* _Exercise details_
Without the pictures, copy the entries below word for word.

==============================

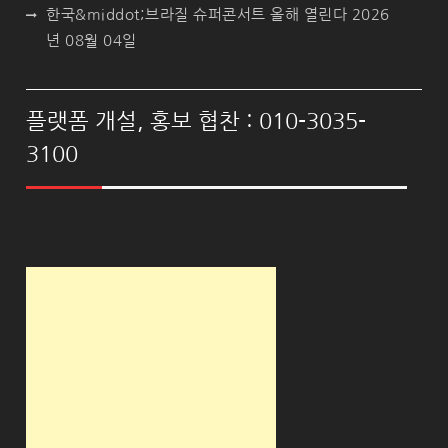
한국&middot;브라질 슈퍼콘서트 올해 열린다
2026
년 08월 04일
플랫폼 개설, 홍보 협찬 : 010-3035-
3100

==============================

* _Reply to the exercise_
한국&middot;브라질 슈퍼콘서트 올해 열린다
2026
년 08월 04일
플랫폼 개설, 홍보 협찬 : 010-3035-
3100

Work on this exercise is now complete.